**DATASET:**
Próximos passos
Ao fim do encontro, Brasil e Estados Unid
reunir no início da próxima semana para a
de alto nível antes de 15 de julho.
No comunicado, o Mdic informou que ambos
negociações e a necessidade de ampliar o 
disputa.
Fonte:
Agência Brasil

...

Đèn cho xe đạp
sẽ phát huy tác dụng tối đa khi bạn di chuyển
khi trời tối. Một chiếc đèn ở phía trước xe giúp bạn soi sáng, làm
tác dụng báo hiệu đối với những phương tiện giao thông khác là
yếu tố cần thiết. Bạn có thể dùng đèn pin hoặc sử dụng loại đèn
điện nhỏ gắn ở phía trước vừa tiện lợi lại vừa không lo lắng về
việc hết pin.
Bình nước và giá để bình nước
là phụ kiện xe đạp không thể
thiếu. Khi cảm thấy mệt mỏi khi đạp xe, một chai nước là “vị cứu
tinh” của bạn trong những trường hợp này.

==

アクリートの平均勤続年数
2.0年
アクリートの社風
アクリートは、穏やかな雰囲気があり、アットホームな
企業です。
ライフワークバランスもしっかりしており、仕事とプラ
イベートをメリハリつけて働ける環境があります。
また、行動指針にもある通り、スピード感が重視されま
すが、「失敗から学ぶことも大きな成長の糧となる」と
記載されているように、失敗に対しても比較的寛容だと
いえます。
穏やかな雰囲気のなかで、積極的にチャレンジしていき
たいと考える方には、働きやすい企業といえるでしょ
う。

**THE PROBLEM:** Restate word for word the entries above, starting at the line with "negociações e a necessidade de ampliar o" and ending at the line with "Agência Brasil", inclusive, and no others.

**TASK RESULT:**
negociações e a necessidade de ampliar o 
disputa.
Fonte:
Agência Brasil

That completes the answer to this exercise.